EXERCISE GOAL: Match the string "myfiles" against each line below, and copy every line that matches.
START DATA FOR ANALYSIS
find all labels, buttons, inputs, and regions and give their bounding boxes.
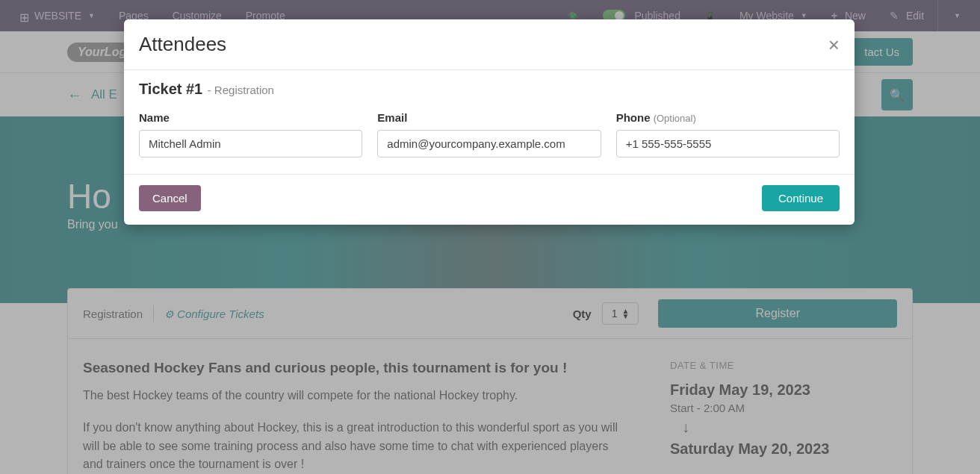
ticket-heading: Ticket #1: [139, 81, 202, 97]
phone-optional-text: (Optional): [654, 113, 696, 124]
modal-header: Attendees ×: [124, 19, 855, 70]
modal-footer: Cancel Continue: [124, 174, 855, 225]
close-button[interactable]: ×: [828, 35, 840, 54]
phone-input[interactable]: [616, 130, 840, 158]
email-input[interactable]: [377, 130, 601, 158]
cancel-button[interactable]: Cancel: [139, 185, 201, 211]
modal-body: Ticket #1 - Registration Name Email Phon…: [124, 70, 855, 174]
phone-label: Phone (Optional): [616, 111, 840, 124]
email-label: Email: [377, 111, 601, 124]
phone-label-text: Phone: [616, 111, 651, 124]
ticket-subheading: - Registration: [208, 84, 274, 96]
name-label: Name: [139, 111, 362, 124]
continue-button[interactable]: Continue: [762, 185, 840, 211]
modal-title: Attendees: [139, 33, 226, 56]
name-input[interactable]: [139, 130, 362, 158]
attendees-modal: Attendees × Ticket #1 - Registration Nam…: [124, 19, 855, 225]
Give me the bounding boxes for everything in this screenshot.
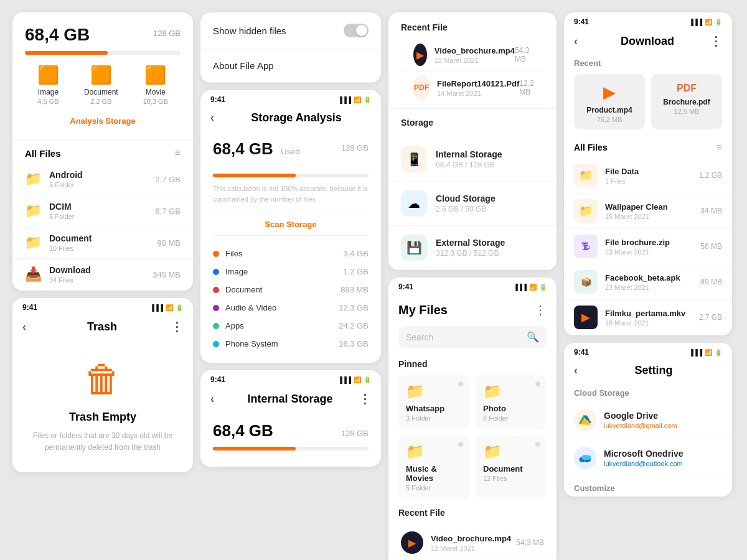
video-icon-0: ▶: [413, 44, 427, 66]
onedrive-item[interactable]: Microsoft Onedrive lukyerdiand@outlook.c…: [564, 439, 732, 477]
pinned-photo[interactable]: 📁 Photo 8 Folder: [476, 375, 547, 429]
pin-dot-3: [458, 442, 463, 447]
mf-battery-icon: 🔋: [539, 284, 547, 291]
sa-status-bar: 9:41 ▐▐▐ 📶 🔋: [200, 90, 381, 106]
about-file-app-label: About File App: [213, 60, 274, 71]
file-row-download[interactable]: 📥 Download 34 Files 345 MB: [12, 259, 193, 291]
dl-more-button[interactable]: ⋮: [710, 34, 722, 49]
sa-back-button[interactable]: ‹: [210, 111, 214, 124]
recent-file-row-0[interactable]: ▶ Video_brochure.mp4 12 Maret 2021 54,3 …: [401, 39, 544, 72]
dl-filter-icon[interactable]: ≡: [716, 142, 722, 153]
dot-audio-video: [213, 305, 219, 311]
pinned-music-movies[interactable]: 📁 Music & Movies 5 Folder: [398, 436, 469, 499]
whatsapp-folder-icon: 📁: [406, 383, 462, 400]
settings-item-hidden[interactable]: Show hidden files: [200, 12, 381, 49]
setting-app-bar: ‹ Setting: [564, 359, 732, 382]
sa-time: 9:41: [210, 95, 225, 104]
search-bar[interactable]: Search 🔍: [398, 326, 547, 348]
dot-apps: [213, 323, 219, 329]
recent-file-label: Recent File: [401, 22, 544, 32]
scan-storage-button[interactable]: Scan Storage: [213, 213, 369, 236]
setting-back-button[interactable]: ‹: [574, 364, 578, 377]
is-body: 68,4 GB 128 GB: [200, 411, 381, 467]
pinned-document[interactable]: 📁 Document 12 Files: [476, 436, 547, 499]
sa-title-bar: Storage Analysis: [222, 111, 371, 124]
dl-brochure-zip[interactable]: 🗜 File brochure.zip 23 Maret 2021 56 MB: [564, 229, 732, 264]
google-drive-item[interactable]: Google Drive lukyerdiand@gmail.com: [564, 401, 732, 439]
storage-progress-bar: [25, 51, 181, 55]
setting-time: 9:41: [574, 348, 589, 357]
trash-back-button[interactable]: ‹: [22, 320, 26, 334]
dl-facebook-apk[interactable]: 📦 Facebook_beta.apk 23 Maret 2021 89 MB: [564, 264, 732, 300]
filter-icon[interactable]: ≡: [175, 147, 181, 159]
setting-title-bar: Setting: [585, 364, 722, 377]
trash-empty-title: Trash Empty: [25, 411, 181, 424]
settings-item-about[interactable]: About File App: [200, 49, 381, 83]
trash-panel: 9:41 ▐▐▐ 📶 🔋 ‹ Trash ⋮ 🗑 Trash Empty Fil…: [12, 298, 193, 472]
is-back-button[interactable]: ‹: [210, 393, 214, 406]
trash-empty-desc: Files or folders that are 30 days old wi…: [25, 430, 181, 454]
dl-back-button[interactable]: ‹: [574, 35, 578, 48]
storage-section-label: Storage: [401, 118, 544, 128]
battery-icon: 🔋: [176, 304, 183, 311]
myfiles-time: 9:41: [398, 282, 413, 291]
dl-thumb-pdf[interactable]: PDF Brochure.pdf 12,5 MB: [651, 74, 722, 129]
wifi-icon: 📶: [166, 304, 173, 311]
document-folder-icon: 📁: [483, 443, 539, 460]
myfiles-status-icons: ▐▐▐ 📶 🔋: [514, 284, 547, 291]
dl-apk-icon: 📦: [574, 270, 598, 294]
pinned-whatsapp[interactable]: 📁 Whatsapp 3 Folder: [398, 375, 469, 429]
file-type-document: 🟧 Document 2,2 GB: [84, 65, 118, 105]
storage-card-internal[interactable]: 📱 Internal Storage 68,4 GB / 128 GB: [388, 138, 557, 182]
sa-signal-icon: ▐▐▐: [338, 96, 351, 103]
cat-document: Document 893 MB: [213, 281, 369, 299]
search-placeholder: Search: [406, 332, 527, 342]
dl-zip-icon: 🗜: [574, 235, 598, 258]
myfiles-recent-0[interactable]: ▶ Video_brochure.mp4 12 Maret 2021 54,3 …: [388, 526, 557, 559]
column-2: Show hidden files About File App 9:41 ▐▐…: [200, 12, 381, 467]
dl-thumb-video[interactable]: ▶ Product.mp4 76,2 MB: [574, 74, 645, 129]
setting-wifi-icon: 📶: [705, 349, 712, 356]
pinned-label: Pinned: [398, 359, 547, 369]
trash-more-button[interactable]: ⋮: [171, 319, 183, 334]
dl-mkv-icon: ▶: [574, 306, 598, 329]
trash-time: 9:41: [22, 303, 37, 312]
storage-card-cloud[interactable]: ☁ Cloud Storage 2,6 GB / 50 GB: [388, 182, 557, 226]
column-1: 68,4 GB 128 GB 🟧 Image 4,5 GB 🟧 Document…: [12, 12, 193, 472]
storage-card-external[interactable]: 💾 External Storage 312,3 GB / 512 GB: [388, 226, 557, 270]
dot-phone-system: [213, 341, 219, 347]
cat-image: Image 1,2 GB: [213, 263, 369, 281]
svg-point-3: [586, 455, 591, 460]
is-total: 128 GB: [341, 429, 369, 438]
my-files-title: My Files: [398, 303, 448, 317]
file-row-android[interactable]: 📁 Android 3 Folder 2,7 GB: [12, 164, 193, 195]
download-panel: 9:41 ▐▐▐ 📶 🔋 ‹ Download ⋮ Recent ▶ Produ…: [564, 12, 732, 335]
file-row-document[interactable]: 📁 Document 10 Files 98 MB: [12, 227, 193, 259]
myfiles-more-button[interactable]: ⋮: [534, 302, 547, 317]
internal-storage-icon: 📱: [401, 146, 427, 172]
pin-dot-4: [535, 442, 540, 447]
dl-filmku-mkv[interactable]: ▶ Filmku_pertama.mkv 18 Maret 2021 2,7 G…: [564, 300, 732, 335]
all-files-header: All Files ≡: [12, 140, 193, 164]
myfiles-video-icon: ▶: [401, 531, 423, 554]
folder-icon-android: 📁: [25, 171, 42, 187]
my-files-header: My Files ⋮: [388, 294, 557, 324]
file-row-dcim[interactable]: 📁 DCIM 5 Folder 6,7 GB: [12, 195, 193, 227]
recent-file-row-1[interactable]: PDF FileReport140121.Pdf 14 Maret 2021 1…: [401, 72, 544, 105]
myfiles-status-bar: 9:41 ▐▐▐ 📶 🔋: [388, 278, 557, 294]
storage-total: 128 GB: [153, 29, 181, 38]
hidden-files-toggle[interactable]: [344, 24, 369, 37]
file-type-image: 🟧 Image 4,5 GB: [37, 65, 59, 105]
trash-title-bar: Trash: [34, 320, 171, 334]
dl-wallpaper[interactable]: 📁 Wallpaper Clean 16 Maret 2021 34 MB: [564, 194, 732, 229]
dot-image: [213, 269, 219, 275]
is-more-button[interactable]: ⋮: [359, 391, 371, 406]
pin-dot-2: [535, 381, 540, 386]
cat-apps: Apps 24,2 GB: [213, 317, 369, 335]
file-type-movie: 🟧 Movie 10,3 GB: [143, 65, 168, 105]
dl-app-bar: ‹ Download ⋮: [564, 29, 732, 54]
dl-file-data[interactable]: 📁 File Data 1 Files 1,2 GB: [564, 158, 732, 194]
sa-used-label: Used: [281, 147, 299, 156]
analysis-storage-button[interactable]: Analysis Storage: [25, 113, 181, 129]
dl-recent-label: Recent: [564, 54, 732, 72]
END DATA FOR ANALYSIS
START DATA FOR ANALYSIS
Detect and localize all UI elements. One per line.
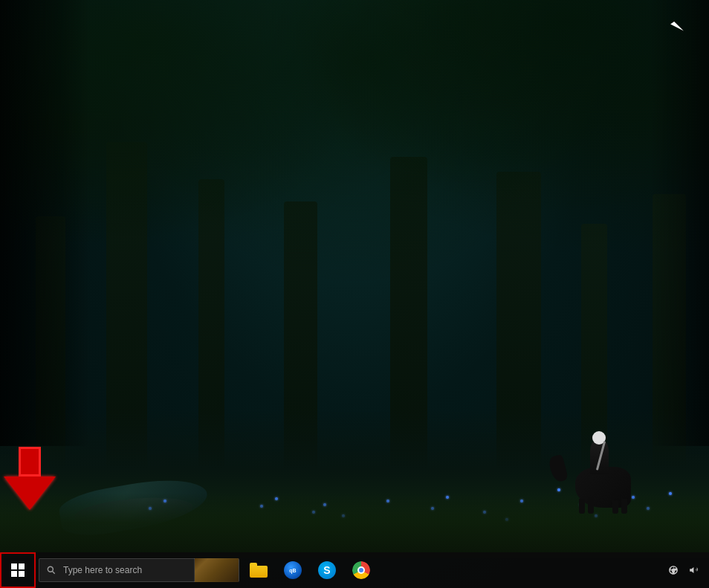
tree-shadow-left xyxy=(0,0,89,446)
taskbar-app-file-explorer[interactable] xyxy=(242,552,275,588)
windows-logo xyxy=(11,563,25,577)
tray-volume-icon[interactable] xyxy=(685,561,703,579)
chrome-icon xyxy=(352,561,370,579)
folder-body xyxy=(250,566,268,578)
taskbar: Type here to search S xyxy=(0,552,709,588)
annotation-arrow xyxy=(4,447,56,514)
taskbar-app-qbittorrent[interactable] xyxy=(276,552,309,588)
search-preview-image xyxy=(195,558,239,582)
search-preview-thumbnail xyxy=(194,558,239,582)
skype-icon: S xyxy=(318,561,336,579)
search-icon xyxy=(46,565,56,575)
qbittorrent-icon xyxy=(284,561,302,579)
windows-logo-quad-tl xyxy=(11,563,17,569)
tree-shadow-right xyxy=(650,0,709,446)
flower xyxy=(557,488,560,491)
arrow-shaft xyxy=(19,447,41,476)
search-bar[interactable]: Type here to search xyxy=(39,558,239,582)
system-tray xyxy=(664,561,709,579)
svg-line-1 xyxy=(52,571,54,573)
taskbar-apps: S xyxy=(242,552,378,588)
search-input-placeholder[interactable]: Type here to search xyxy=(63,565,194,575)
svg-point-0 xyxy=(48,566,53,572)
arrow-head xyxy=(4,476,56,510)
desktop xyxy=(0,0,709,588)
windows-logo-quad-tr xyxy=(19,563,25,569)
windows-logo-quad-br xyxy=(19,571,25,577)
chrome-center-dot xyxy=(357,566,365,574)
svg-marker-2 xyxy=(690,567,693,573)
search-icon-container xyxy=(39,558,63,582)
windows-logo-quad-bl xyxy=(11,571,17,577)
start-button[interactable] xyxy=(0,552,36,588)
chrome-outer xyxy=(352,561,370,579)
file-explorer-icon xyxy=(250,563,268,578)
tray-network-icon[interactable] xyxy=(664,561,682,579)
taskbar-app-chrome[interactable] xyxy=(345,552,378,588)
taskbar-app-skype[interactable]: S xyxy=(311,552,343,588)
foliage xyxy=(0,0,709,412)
END DATA FOR ANALYSIS
WRITTEN SOLUTION:
myfiles-time: 9:41: [398, 282, 413, 291]
myfiles-status-icons: ▐▐▐ 📶 🔋: [514, 284, 547, 291]
myfiles-recent-0[interactable]: ▶ Video_brochure.mp4 12 Maret 2021 54,3 …: [388, 526, 557, 559]
myfiles-more-button[interactable]: ⋮: [534, 302, 547, 317]
myfiles-video-icon: ▶: [401, 531, 423, 554]
myfiles-status-bar: 9:41 ▐▐▐ 📶 🔋: [388, 278, 557, 294]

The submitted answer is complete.